Des risques d’effondrement se profilent alors que les marchés sont les plus fragiles qu’ils aient été depuis 20 ans, selon Nassim Taleb, auteur de « Black Swan »

Des risques d'effondrement se profilent alors que les marchés sont les plus fragiles qu'ils aient été depuis 20 ans, selon Nassim Taleb, auteur de "Black Swan"
  • L’auteur de « The Black Swan », Nassim Taleb, affirme qu’il se concentre sur la protection contre un effondrement du marché.
  • Il a déclaré que le marché faisait des parallèles avec les krachs précédents, soulignant qu’il s’agissait du plus fragile depuis 20 ans.
  • Il a souligné des risques tels que des niveaux d’endettement élevés et des cours boursiers « fous » dans une interview avec Bloomberg.

Un éminent économiste et expert en risques affirme que les États-Unis se trouvent dans l’un des environnements d’investissement les plus précaires depuis des décennies – et que, même si certains investisseurs applaudissent à la reprise des actions, il a les yeux rivés sur un potentiel effondrement du marché.

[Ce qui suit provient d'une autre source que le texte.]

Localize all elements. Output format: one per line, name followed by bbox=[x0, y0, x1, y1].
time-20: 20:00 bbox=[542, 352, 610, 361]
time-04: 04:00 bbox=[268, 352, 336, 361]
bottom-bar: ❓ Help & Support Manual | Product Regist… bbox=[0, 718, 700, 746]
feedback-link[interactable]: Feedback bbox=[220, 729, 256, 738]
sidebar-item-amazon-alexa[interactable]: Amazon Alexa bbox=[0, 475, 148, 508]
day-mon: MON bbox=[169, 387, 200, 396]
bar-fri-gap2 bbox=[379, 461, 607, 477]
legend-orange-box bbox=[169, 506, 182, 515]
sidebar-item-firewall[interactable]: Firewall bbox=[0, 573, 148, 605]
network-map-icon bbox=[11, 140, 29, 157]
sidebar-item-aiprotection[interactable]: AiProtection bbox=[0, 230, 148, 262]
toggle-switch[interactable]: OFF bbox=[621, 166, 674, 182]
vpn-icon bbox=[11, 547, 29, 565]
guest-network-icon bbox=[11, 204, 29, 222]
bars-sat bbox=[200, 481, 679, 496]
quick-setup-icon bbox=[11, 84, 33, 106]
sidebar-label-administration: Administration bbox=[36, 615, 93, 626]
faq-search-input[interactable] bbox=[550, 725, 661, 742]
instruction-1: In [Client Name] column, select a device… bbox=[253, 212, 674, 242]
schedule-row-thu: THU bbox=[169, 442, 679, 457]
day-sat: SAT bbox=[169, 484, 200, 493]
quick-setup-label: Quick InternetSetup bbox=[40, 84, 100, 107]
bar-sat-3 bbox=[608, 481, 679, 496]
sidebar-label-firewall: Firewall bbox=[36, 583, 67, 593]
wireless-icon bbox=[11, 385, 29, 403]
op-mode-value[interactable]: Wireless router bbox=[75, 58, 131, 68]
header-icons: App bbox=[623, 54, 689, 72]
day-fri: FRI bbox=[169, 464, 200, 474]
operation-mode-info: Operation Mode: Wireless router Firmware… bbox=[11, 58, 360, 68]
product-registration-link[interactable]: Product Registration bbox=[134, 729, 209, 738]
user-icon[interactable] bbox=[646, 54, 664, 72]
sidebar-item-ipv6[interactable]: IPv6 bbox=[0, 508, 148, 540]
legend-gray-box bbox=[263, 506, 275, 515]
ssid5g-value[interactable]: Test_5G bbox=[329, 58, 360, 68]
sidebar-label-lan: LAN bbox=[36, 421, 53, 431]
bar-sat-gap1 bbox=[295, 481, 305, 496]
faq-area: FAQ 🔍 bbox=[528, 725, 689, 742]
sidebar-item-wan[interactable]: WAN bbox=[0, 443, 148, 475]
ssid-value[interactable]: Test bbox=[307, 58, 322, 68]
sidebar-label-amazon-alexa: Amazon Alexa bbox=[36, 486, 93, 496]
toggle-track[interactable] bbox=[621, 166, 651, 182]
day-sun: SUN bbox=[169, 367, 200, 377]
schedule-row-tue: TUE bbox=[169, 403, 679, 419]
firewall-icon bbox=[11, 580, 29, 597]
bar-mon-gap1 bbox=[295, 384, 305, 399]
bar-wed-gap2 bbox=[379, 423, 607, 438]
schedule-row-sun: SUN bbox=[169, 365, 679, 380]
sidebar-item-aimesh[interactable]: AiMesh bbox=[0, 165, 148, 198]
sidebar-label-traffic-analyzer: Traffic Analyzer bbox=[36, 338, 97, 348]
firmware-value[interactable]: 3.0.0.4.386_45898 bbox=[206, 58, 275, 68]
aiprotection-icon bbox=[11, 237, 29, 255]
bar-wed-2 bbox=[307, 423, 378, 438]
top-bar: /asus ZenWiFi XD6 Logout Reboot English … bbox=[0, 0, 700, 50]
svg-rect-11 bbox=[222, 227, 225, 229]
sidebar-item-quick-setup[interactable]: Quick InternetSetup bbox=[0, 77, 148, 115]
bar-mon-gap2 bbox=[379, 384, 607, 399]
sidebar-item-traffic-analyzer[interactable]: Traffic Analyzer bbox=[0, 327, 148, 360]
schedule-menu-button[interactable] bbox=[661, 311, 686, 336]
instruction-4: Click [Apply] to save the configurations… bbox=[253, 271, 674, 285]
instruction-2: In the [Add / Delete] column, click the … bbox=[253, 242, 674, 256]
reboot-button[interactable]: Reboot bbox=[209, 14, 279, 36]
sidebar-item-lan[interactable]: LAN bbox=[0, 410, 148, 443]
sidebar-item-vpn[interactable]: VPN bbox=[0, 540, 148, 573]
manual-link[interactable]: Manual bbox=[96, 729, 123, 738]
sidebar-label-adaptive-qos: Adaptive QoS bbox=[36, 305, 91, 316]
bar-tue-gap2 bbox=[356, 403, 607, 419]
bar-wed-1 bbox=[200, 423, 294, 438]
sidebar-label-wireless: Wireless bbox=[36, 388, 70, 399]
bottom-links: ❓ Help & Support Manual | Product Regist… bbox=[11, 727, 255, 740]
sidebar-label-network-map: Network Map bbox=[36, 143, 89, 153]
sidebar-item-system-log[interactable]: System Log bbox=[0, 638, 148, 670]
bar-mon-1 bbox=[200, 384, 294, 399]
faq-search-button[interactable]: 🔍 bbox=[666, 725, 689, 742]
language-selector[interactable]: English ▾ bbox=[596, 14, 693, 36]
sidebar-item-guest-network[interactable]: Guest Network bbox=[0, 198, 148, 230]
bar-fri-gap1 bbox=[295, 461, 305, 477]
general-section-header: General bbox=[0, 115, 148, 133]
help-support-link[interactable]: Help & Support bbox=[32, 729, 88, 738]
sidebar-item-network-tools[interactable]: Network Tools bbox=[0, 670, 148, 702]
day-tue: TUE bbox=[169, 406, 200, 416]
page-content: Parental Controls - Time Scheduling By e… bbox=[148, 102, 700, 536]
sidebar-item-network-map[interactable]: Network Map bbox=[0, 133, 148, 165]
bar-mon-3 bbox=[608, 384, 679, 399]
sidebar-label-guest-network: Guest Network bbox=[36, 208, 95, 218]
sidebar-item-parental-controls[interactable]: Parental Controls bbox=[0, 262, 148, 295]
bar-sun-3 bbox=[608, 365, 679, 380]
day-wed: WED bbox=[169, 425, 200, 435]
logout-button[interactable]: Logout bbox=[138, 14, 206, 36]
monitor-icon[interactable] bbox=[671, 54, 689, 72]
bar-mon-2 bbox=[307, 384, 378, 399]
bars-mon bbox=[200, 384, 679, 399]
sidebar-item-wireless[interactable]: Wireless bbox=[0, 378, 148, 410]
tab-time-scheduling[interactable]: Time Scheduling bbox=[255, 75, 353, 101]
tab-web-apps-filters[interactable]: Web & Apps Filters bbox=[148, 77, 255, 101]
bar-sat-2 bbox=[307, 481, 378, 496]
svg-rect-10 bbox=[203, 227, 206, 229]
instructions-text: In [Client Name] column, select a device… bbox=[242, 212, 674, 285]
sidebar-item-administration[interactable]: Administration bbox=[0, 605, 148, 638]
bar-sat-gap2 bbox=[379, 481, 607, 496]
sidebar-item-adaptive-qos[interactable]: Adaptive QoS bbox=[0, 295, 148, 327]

Nassim Taleb, auteur de « The Black Swan », le célèbre traité sur les risques liés à des événements improbables, a exprimé ses inquiétudes quant à l’état du marché dans une récente interview avec Bloomberg.

L’environnement, a-t-il déclaré, reflète les accidents antérieurs, et il a ajouté qu’il se concentrait sur la préparation d’un tel événement.

« De nombreux risques s’accumulent », a déclaré vendredi le conseiller d’Universa Investments à Bloomberg. « Je dirais que… je me concentrerais davantage sur la protection contre un éventuel effondrement du marché, car nous sommes plus fragiles que nous ne l’avons probablement été à aucun moment au cours des 20 dernières années, sinon, vous savez, 30 ans », a-t-il déclaré plus tard. ajouté.

Taleb a souligné une poignée de risques qui pèsent sur le marché malgré le contexte haussier pour les actions au cours de l’année écoulée.

Les cours des actions semblent « fous », a-t-il déclaré, soulignant que l’essentiel de la hausse du S&P 500 s’est concentré sur un petit groupe d’entreprises liées à l’intelligence artificielle.

Pourtant, il n’est pas clair si ces entreprises détiennent le plus grand potentiel de croissance, a-t-il déclaré, soulignant la rotation des entreprises les plus performantes pendant la bulle Internet.

« L’IA sera le meilleur investissement. Mais peut-être pas dans ces entreprises », a-t-il déclaré.

Pendant ce temps, l’économie américaine est « confuse », avec des incertitudes quant à la surchauffe de certains secteurs, a déclaré Taleb.

Les économies mondiales sont également plus dépendantes les unes des autres, grâce à une mondialisation accrue depuis la pandémie. Cela signifie que les chocs étrangers sont plus susceptibles de se propager, a-t-il noté, un autre facteur qui complique l’environnement d’investissement.

L’Occident retient également plus de dettes « que nous ne pouvons en gérer », a déclaré Taleb, le ratio dette/PIB aux États-Unis atteignant 124 % fin septembre. Si des niveaux d’endettement élevés sont combinés à un choc externe, cela pourrait entraîner une « spirale de la mort », avait prédit Taleb.

Pendant ce temps, les investisseurs sortent d’une période dominée par la baisse des taux d’intérêt. De nombreux acteurs du marché sont habitués à s’éloigner des actifs plus « conservateurs », et cette attitude axée sur le risque pourrait placer les traders dans une position vulnérable, a-t-il suggéré.

« Ces crises surviennent quand on s’y attend le moins », a déclaré Taleb. « Et je pense que nous sommes très similaires à l’environnement que nous avons connu lors des effondrements précédents, et le marché devient complaisant. Les gens y sont habitués. Ils peuvent avoir certaines précautions au début, mais ensuite ils les négligent… et c’est à ce moment-là que la vulnérabilité va être à son maximum. »

Universa Investments est techniquement « aveugle au marché », a déclaré Taleb, car la société emploie une stratégie d’investissement qui ne tient pas compte des prévisions de marché à court terme.

Taleb et d’autres prévisionnistes du cabinet ont cependant émis à plusieurs reprises des prévisions pessimistes sur les actions et l’économie à court terme. Mark Spitznagel, le fondateur d’Universa, a déclaré plus tôt cette année qu’il prévoyait que le S&P 500 entrerait dans un « rallye déchirant » avant de connaître le pire krach depuis 1929, en partie grâce aux conditions précaires qui couvaient sur le marché du crédit.